Privacy Notice (GDPR)

This website is a private, non-commercial learning project operated by an individual for educational purposes only. It is not intended for commercial use, public distribution, or professional services. No personal data is processed beyond what is technically necessary to operate the website.

1. Controller

The controller responsible for data processing on this website is:

Werner Stäblein
Private individual
Address available upon request
Email: werner.staeblein@gmail.com

2. Purpose of the Website

This site functions as an isolated development and testing environment for full‑stack software engineering, including Django, Python, and modern web technologies. It operates without commercial purpose and executes no user‑specific data processing beyond the minimal technical data required for system operation.

3. Categories of Data Processed

Only the following data is processed:

  • Technical server logs (automatically generated by the hosting provider)
  • Session cookie (sessionid) when a user logs in
  • CSRF protection cookie (csrftoken)
  • Voluntary data entered by the user (e.g., login credentials for test accounts)

No analytics, tracking, profiling, or marketing data is collected.

4. Server Logs

The hosting provider automatically collects and stores the following information in server log files:

  • IP address (short-term, for security and technical operation)
  • Date and time of access
  • Requested URL
  • HTTP status code
  • Browser type and version
  • Operating system
  • Referrer URL (if provided by the browser)

These logs are required for the secure operation of the website and are deleted automatically according to the hosting provider's retention schedule.

5. Cookies

This website uses only strictly necessary cookies:

csrftoken

Protects forms against Cross-Site Request Forgery (CSRF) attacks. Contains no personal data.

sessionid

Created only when a user logs in. Maintains the session. Contains no personal data.

No analytics cookies, tracking cookies, advertising cookies, or third-party cookies are used. No cookie banner is required under GDPR and ePrivacy rules.
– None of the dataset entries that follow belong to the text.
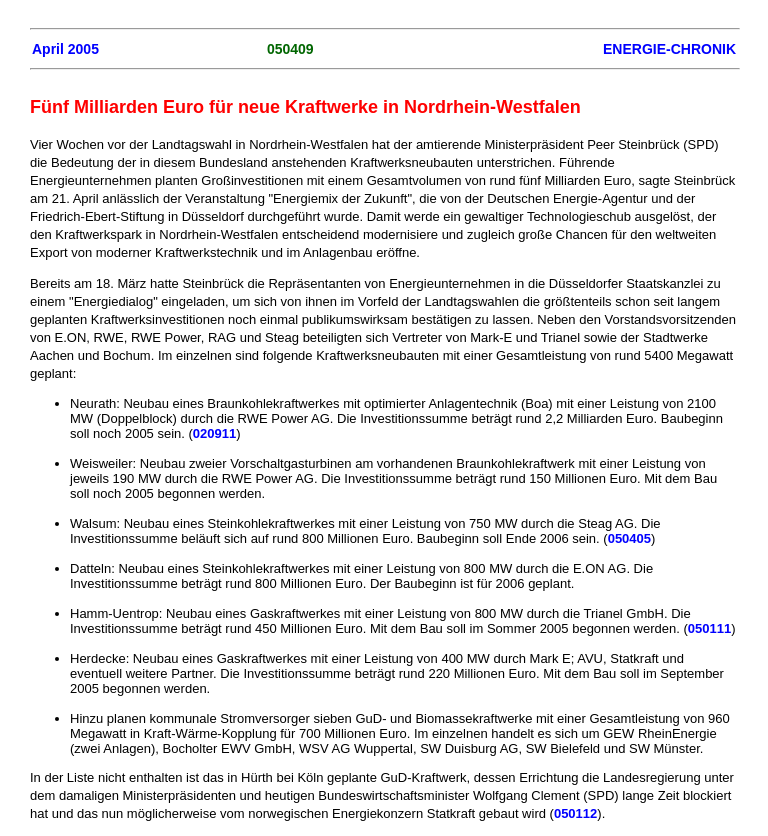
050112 (575, 813)
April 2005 (65, 49)
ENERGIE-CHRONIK (669, 49)
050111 (709, 628)
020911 (214, 433)
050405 (629, 538)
6. Legal Basis for Processing

Data is processed exclusively on the following legal bases:

  • Art. 6(1)(b) GDPR - performance of a contract (e.g., login functionality)
  • Art. 6(1)(c) GDPR - compliance with legal obligations (e.g., security)
  • Art. 6(1)(f) GDPR - legitimate interests in the secure and technically correct operation of the website
  • Art. 6(1)(a) GDPR - consent, only if the user voluntarily provides data

7. Cloudinary (Media Storage)

This website uses Cloudinary as an external service provider for storing and delivering media files (such as images uploaded within the application). Cloudinary acts as a data processor within the meaning of Art. 28 GDPR.

Only media files that are technically required for the functionality of the website are stored on Cloudinary's servers. No additional personal data is transmitted to Cloudinary beyond what is inherent in the media file itself. Media files are stored and processed exclusively for the purpose of providing the website's functionality.

Cloudinary provides GDPR-compliant data processing and offers hosting within the European Union. Data is stored and processed according to Cloudinary's security standards and retention policies. Further information can be found in Cloudinary's privacy documentation.

No tracking, analytics, advertising, or profiling services from Cloudinary are used.

8. No Third-Party Services

This website does not use:

  • Google Analytics
  • Google Fonts
  • Social media plugins
  • Advertising networks
  • External CDNs
  • Cloud-based tracking tools
  • Third-party scripts
  • External fonts or icon libraries loaded from third-party servers

All resources are served locally.

9. No Data Transfer to Third Countries

No data is transferred outside the European Union.

10. Storage Duration

  • Session data: deleted when the session ends
  • CSRF token: expires automatically
  • Server logs: deleted according to hosting provider's retention schedule
  • Voluntary user input: stored only as long as necessary for the intended function

11. User Accounts

User accounts exist only for testing and learning purposes. No personal data is required to create an account. Users may request deletion of their account at any time.

12. Data Subject Rights

Users have the following rights under GDPR:

  • Right of access (Art. 15 GDPR)
  • Right to rectification (Art. 16 GDPR)
  • Right to erasure (Art. 17 GDPR)
  • Right to restriction of processing (Art. 18 GDPR)
  • Right to data portability (Art. 20 GDPR)
  • Right to object (Art. 21 GDPR)
  • Right to withdraw consent (Art. 7(3) GDPR)

Requests can be sent to the email address listed above.

13. Security Measures

The website uses HTTPS encryption, CSRF protection, session security mechanisms, server-side access controls, and regular updates of software components.

14. No Automated Decision-Making

No automated decision-making or profiling takes place.

15. Changes to This Privacy Notice

This privacy notice may be updated to reflect changes in functionality or legal requirements.